Category Archives: Artists

Stuyvesant

JERSEY CRUNCH-POP

Our flagship band, STUYVESANT is the reincarnation of two New Jersey rock bands that were born in the early 90s. Footstone and Friends, Romans, Countrymen shared many a stage and a lust for the “have a good time, all the time” ethos.

Comprised of singer/guitarists Sean Adams and Ralph Malanga, guitarist Eric Greenberg, bassist Jeffrey Crowe and drummer Scotty Imp, the band are lovely, mild-mannered gents who bash away at their instruments like deranged dads. Over 13 years, the band has produced a bunch of records and 9 kids, along the way called “A zillion times over more smart and more sincere than the latest batch of ersatz flakes hogging the limelight” by The Big Takeover, with Spin magazine adding “even with the suburban mollification of the Vans Warped Tour, down-to-earth, old-school pop-punk is still spry and kicking.”

Discography

Via

 Thalia Zedek – guitar + vocals
Jerry di Rienzo – guitar, backup vocals on “1,000 mph”
J.A. – bass
Adam Gaynor – drums
Phil Milstein – tapes on “Cell”

“I liked the word Via because it meant ‘in transition between one place and another,’ which is how I felt at that point in my life. I also liked the way the word looked on paper.” -Thalia Zedek, 2025

During the summer of 2024, Chris Brokaw and I were chatting at the bar at the Avalon Lounge in Catskill, New York, about various bands in the Boston underground rock scene in the late 80s and early 90s, and he mentioned the band Via. “Maybe Thalia’s best band,” he said, “Jerry’s, too.”

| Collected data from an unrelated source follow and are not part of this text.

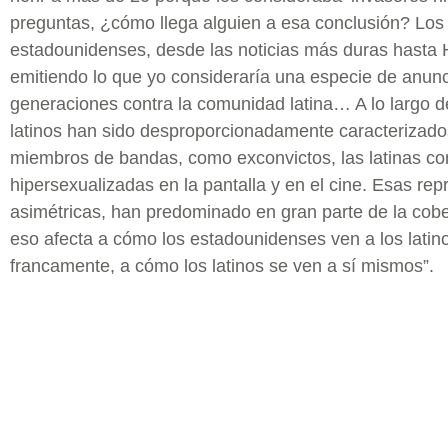
preguntas, ¿cómo llega alguien a esa conclusión? Lo
estadounidenses, desde las noticias más duras hasta 
emitiendo lo que yo consideraría una especie de anunc
generaciones contra la comunidad latina… A lo largo d
latinos han sido desproporcionadamente caracterizad
miembros de bandas, como exconvictos, las latinas co
hipersexualizadas en la pantalla y en el cine. Esas re
asimétricas, han predominado en gran parte de la cobe
eso afecta a cómo los estadounidenses ven a los latino
francamente, a cómo los latinos se ven a sí mismos”.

That’s a pretty big statement – he was, of course, referring to Thalia Zedek (Come, Live Skull, Uzi) and Jerry di Rienzo (Cell, Nuclear Theater). Of course I’d never heard of Via, but soon after, I had a folder of rough mixes emailed to me. And soon after that, I was sitting with Thalia and Jerry – again in Catskill – discussing releasing this music together.

Listening to it was like opening a time capsule – a group of 8-track recordings from 1987, before Come, before Cell, when these amazing musicians were just discovering themselves. The music was loud, aggressive, and actually ferocious in spots, these two brilliant guitar players coming into their own, with a rhythm section of James Apt and Adam Gaynor of the band Nuclear Theater and Phil Milstein of Uzi providing tape loops. I could instantly hear what Chris described to me months before.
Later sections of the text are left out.